Casca: I know not what you mean by that;
but I am sure Cæsar fell down.

Bruto: What said he when he came unto himself?

Casca: …he said,
it he had done or said any thing amiss, he desired
their worships to think it was his infirmity

------------

Casca:…la plebaglia urlava e batteva le mani screpolate e gettava in aria i berretti bisunti ed esalava tal copia di fiato fetente perchè Cesare rifiutava la corona, che quasi ha soffocato Cesare: perchè egli è svenuto ed è caduto a terra: e per parte mia, non osavo ridere per paura di aprire la bocca e di respirare l’aria fetida.

Cassio: Ma, adagio, vi prego: come! Cesare è svenuto?

Casca: E’ caduto a terra nel Foro con la schiuma alla bocca ed è restato senza favella.

Bruto: E’ possibilissimo: egli ha il mal caduco.

Cassio: No, Cesare non l’ha; ma voi , ed io, e l’onesto Casca, noi, abbiamo il mal caduco.

Casca: Non so cosa vogliate dire con questo; ma sono sicuro che Cesare è caduto…

Bruto: Che cosa ha detto quando è tornato in sé?

 

 “Giulio Cesare” (1599), Atto I, scena II (traduzione di Aldo Ricci, Sansoni, Firenze, 1946)

 

 
     > Ancora Shakespeare: “Otello”, un’altra tragedia dell’epilessia

Otello: …Noses, ears, and lips.
– Is’t possible?-Confess,-handkerchief!-O devil!-
(Falls in a trance)

Iago: …How now, Cassio!

Cassio
: What’s the matter?

Iago
: My lord is fallen into an epilepsy:
This is his second fit; he had one yesterday.

Cassio
: Rub him about the temples.

Iago: No, forbear;
The lethargy must have his quiet course:
If not, he foams at mouth, and by and by
Breaks out to savage madness.
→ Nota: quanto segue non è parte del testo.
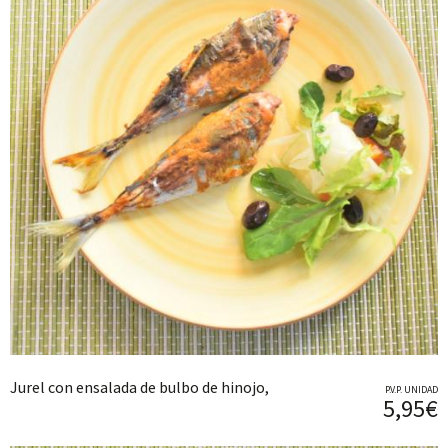
Jurel con ensalada de bulbo de hinojo,
P.V.P. UNIDAD
5,95€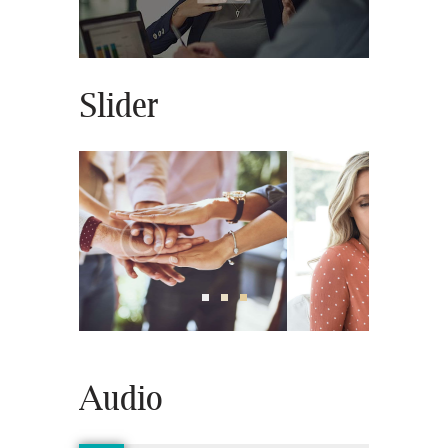
Slider
Audio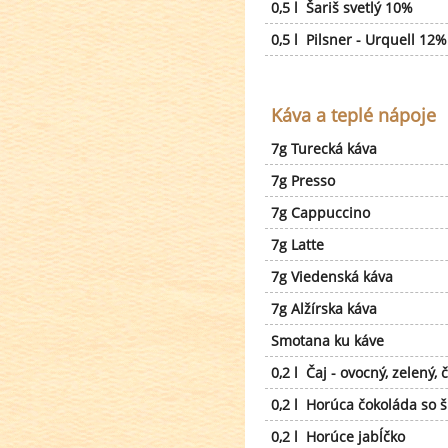
0,5 l Šariš svetlý 10%
0,5 l Pilsner - Urquell 12%
Káva a teplé nápoje
7g Turecká káva
7g Presso
7g Cappuccino
7g Latte
7g Viedenská káva
7g Alžírska káva
Smotana ku káve
0,2 l Čaj - ovocný, zelený, 
0,2 l Horúca čokoláda so 
0,2 l Horúce jabĺčko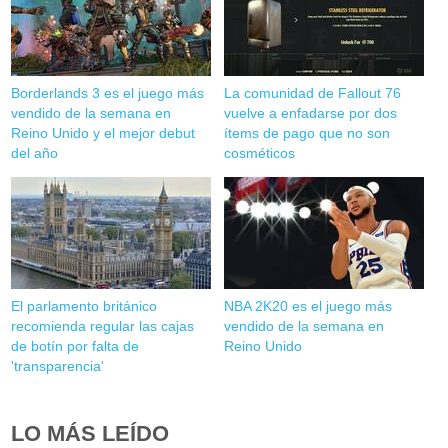
Borderlands 3 es el juego más
La comunidad de Fallout 76
vendido de la semana en
vuelve a enfadarse por dos
Reino Unido y el mejor debut
ítems de pago que no son
del año
cosméticos
El parlamento británico
NBA 2K20 es el juego más
recomienda regular las cajas
vendido de la semana en
de botín por falta de
Reino Unido
'transparencia'
LO MÁS LEÍDO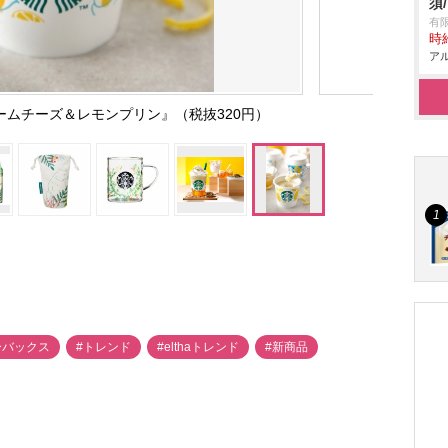
須
有
時給
アル
ームチーズ＆レモンプリン』（税抜320円）
ーバックス
#トレンド
#elthaトレンド
#新商品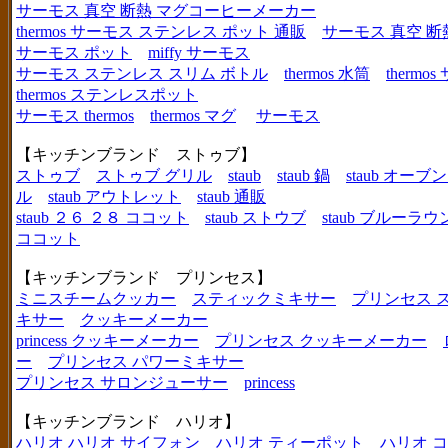
サーモス 真空 断熱 マグコーヒーメーカー
thermos サーモス ステンレス ポット 通販
サーモス 真空 断
サーモス ポット
miffy サーモス
サーモス ステンレス スリム ボトル
thermos 水筒
thermo
thermos ステンレスポット
サーモス thermos
thermos マグ
サーモス
【キッチンブランド ストゥブ】
ストゥブ
ストゥブ グリル
staub
staub 鍋
staub オー
ル
staub アウトレット
staub 通販
staub ２６ ２８ ココット
staub ストウブ
staub ブルーラ
ココット
【キッチンブランド プリンセス】
ミニスチームクッカー
スティックミキサー
プリンセス 
キサー
クッキーメーカー
princess クッキーメーカー
プリンセス クッキーメーカー
ー
プリンセス パワーミキサー
プリンセス サロンジューサー
princess
【キッチンブランド ハリオ】
ハリオ
ハリオ サイフォン
ハリオ ティーポット
ハリオ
Look, he stirs:
Do you withdraw yourself a little while,
He will recover straight…
How is it, general? have you not hurt your
head?

Otello: Dost thou mock me?

-------

Otello: Nasi, orecchie, bocche! E’ possibile? Ha confessato? E il azzoletto? Oh, demonio!
(cade per terra, in delirio)

Iago: …Siete voi, Cassio?
Cassio: Che è accaduto?

Iago: Una crisi epilettica. E’ già il secondo accesso: ne ebbe uno anche ieri.
Cassio: Stropicciategli forte le tempie.

Iago: Meglio no. Che lo svenimento abbia un decorso tranquillo. Altrimenti, si mette a fare schiuma alla bocca, e dà in furiose pazzie. Guardate, che comincia a muoversi. Allontanatevi un istante. Ora torna in sé…Come va, generale? Non avrete mica battuto la testa?

Otello: Vuoi beffarti di me?

 

“Otello” (1604), Atto IV, scena I (traduzione di Emilio Cecchi e Suso Cecchi d’Amico, Sansoni, Firenze, 1951)

 

     > Fjodor Dostojevskij: una descrizione classica delle crisi parziali
        (le esperienze di illuminazione del Principe Myshkin)

… improvvisamente gli si spalancò davanti come un abisso: una straordinaria luce interiore gli illuminò l’anima. Quella sensazione durò forse un mezzo secondo; nondimeno egli si ricordò in seguito con chiara consapevolezza il principio, la prima nota dell’urlo terribile che gli sfuggì dal petto…Poi la sua coscienza, in un attimo, si spense e subentrò una tenebra fitta.
Era stato colto da un attacco di epilessia

 
“L’idiota” (1868); traduzione di Alfredo Polledro;
Einaudi, 1955, pag. 246

     > Ancora Fjodor Dostojevskij: le esperienze estatiche di Kirillov

     -  “…ci sono momenti…in cui improvvisamente si avverte di avere raggiunto la armonia eterna…è qualcosa di ultraterreno…non nel senso di celeste ma di qualcosa di fisicamente non sopportabile…il sentimento è chiaro…come prendere coscienza di tutta la natura…più che amore…gioia…tremendamente chiara…se durasse più di cinque secondi l’anima non lo sopporterebbe e dovrebbe perire…ma in quei cinque secondi rivivo tutta l’esistenza…darei tutta la mia vita  per essi…”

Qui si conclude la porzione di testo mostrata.